After taking inventory, I realized that I was eating poorly, not getting enough sleep and saying yes to too many things. First, I ditched the 3 cups of coffee and went back to 1 cup half-caf and lots of water. I participate in AngOrg CSA and receive organic veggies delivered to my door each week. This helps me make cooking a priority again. What a difference eating a plateful of veggies does compared to shoving a huge slice of pizza in my face. Those two changes alone allowed me to begin to feel in charge of my life again. Then it happened: one day I found myself with nothing on the calendar. It was just my son and I all day at home. It was glorious. We played outside, read books, made lunch and had a picnic, had a dance party, and while he napped I took a long bath…we had a great day, plain and simple. It was essential down time and exactly what I needed. I felt fatigued and defeated because I denied my own self-care. How could I help my family if I didn’t first help myself? In saying yes to every event or social engagement, I lost the time I had to recharge and be present in the moment. 

Tips for staying on top of your game -  

Eat well. I cannot stress this enough, eating well will stabilize your mind and energize your body.  

Early mornings and evenings outside. Get up early and go for a bike-ride or take a walk at dusk, spending time outside in the cooler hours will energize rather than exhaust you. 

Drink water, not caffeine. Summer is hot and we need extra hydration. Caffeine dehydrates you, if you’re dehydrated you can suffer from exhaustion, fatigue and light-headedness. 

Say No. This is a tough one for many reasons. But, when it comes down to it you have to care for yourself to be able to keep going. If you’re feeling spread too thin, reconsider the next invite and be ok with your decision. 

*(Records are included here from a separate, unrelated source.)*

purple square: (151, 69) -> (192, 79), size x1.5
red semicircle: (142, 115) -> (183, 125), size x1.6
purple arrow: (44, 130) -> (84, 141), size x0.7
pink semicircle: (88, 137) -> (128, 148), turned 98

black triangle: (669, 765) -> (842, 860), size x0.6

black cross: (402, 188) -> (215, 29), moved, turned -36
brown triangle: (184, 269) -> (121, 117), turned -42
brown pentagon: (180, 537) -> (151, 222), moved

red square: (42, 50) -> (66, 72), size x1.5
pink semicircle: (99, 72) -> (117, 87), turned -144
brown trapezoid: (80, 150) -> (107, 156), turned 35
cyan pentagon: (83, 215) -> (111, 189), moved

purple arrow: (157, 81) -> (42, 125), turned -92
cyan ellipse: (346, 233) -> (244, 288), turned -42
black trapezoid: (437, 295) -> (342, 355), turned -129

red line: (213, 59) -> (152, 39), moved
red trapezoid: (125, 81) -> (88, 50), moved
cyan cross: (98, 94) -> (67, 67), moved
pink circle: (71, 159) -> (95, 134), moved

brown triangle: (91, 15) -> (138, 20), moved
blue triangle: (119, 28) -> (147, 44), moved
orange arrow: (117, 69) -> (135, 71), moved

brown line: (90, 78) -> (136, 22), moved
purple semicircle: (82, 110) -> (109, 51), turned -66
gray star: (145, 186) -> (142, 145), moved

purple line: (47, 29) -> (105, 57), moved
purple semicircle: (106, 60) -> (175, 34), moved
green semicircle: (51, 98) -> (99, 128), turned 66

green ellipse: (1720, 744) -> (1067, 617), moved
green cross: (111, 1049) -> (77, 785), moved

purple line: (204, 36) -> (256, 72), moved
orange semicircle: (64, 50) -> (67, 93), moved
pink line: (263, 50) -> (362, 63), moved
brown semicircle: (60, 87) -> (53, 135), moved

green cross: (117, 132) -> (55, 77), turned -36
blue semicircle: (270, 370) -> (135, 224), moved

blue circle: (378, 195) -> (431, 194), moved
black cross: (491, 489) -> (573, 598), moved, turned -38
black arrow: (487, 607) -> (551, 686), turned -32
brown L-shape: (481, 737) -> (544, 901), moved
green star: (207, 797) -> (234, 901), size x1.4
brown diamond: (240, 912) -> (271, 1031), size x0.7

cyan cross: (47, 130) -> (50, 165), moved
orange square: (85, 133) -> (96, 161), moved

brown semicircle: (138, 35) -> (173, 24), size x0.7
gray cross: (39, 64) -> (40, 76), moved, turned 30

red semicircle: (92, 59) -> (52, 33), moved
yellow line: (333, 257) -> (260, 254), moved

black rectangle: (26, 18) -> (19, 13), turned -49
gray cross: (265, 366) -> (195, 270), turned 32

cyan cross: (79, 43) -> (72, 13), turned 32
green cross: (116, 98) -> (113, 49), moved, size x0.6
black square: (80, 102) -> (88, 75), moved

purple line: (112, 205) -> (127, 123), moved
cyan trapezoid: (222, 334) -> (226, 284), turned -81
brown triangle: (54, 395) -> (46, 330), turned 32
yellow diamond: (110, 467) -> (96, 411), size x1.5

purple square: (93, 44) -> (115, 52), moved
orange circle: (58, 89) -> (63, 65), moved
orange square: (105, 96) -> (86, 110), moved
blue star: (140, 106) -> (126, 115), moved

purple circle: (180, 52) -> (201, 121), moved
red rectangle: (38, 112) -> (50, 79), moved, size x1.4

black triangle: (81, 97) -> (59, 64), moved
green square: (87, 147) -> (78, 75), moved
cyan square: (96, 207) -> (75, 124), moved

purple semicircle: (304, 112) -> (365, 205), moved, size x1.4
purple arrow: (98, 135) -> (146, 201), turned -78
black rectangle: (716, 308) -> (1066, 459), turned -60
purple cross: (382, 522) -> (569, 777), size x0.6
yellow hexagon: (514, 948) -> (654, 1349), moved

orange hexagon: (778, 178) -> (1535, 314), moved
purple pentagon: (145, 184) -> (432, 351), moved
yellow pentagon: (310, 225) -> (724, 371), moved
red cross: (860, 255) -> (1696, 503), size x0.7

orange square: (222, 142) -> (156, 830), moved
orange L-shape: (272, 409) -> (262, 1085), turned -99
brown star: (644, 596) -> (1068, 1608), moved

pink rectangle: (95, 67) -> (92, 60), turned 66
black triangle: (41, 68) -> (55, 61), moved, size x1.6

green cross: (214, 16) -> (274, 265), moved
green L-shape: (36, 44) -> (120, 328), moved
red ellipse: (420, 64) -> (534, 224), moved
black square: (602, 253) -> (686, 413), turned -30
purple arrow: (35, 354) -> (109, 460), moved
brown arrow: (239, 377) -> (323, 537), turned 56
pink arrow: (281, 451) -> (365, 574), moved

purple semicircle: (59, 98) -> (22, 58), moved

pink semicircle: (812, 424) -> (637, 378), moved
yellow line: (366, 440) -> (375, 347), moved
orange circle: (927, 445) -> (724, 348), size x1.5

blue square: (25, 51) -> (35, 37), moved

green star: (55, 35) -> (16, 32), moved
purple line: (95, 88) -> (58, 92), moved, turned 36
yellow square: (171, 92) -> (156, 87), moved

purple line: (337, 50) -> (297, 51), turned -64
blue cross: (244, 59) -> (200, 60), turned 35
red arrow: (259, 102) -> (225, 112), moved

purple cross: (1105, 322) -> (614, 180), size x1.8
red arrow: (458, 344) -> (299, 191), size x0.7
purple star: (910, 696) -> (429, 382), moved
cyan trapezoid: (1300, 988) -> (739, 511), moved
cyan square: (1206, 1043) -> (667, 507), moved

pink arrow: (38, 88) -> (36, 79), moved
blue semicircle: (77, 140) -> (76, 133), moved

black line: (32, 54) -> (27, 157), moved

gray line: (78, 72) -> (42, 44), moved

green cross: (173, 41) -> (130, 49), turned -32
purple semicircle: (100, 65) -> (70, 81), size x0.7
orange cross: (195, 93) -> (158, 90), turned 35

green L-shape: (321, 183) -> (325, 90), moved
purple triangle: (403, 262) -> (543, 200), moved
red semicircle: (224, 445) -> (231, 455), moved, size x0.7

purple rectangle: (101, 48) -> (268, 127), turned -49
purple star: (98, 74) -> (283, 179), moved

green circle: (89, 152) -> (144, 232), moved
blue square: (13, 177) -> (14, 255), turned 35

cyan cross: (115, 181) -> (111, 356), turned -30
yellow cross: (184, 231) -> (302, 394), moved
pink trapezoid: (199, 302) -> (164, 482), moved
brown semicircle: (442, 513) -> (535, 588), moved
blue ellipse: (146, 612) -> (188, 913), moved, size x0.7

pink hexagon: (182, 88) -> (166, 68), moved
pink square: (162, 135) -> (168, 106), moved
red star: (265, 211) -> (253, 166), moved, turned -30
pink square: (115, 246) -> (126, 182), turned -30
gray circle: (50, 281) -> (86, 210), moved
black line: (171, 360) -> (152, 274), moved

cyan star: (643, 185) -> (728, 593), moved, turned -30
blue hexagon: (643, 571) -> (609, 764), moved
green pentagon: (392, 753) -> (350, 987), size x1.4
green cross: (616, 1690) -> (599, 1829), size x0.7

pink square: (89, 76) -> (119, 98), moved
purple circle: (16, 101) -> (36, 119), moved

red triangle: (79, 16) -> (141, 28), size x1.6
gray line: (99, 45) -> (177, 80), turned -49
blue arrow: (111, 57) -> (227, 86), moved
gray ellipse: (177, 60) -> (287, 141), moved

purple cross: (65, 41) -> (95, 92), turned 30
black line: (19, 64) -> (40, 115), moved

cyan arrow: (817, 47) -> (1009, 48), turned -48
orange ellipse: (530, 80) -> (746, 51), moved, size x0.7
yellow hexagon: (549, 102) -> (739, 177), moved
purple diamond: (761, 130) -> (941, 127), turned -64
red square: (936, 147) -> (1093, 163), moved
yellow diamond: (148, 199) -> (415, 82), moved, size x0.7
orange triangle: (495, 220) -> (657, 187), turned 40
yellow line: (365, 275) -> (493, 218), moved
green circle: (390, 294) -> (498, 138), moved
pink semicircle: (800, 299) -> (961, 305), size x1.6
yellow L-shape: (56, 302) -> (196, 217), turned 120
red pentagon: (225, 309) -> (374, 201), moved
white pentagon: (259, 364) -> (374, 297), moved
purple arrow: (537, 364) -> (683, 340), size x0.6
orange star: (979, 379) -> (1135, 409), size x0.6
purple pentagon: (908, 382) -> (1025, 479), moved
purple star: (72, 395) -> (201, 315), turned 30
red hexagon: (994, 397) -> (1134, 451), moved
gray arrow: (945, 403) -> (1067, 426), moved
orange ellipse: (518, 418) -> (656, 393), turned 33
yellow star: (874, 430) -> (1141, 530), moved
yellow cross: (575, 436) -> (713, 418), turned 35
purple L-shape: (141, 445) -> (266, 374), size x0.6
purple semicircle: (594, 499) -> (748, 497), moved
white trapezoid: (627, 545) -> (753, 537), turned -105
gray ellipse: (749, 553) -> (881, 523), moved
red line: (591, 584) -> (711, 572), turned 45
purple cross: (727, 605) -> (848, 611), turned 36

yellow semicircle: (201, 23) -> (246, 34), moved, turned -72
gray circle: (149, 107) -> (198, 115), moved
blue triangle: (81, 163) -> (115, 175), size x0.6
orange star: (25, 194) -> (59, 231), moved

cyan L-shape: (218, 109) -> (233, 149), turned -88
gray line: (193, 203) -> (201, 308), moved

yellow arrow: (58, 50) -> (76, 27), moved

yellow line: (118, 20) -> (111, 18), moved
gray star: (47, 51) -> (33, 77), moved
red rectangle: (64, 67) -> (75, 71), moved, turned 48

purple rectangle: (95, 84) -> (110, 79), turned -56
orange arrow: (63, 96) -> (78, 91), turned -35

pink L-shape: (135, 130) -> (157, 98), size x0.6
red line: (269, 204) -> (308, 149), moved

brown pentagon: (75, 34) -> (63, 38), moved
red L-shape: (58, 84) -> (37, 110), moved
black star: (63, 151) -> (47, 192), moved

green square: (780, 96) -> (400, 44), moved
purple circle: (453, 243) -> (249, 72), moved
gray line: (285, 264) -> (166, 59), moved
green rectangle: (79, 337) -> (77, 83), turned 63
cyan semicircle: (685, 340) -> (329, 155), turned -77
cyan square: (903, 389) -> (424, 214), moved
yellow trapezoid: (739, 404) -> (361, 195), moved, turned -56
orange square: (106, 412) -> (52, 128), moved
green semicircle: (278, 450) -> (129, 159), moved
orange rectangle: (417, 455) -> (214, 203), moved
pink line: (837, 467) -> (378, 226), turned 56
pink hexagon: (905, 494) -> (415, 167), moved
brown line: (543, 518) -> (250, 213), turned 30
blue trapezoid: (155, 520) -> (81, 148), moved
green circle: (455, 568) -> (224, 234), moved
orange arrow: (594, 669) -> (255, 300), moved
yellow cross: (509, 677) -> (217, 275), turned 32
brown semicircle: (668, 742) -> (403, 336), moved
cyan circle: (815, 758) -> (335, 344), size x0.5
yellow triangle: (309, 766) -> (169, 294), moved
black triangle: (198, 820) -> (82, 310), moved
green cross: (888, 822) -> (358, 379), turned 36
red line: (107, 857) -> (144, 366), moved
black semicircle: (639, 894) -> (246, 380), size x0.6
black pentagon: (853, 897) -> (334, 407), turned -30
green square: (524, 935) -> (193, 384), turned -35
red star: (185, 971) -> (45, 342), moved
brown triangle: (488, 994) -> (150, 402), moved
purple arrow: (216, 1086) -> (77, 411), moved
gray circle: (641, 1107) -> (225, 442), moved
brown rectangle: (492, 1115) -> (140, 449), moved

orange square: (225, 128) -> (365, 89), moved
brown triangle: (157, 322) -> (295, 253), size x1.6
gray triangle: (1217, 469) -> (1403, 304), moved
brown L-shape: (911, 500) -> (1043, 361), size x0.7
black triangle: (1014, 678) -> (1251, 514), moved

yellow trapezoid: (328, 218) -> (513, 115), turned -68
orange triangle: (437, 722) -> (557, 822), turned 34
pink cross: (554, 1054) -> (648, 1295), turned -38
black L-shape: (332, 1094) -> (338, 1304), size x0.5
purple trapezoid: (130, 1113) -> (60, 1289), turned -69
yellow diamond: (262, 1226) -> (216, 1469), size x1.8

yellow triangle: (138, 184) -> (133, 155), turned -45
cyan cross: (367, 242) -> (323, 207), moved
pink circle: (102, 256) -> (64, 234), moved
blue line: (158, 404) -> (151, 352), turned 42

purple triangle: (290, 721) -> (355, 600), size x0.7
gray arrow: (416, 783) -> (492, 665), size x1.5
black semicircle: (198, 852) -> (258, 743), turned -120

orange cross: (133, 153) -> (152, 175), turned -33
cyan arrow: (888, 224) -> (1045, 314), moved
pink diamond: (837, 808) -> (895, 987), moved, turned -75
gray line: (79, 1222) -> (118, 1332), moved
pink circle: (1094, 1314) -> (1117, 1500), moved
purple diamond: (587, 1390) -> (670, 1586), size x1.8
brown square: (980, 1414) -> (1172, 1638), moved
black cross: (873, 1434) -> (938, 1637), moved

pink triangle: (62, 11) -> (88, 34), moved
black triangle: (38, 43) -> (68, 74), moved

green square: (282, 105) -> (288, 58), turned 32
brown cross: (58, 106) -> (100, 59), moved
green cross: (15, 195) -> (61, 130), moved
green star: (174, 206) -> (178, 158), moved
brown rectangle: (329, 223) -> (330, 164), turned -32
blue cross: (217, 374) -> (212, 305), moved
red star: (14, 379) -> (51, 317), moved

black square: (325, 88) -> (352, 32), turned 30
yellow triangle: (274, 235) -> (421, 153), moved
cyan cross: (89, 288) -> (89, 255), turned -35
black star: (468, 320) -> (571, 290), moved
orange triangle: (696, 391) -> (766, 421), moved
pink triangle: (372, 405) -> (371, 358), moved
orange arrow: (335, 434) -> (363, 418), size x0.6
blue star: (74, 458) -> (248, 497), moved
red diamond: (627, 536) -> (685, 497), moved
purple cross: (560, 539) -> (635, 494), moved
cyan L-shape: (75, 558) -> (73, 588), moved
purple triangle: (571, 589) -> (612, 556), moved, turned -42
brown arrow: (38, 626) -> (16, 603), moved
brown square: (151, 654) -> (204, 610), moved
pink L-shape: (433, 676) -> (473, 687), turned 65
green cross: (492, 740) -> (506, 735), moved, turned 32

Stack your life. In the book Movement Matters, Katy Bowman introduces the idea of “stacking”. This concept has you select events in your life that will accomplish many goals. For instance, do you need to exercise, get some fresh air and spend time with family? Go for a hike… oh and pick those fresh raspberries on the trail, all of the above and snack accomplished!  

Enjoy simplicity. Don’t get caught up in the fear of missing out. Take pride and pleasure in cooking your meals. Make your day revolve around your needs, not the other way around.  

Summer will always be a busy time and I hope that many more fun and exciting opportunities come my way as well as yours. But if we all remember to just sit in the sun and take a nap, enjoy the abundant fresh food available to us and go for a walk during sunset our busy lives might feel more like a gift than an obligation. 

Life is happening for everyone and we can choose to either let it take us over, or we can ride the wave and have a great time. The key is to be reflective about what we need to keep ourselves on-point. It is not selfish to care for yourself, it is honest. Be your own friend and be honest with your mind, body and heart. And be honest to those around you. Don’t let yourself fall to the wayside trying to keep up with all that is going on around you. You should enjoy all your blessings, but first you need to give yourself the energy to enjoy.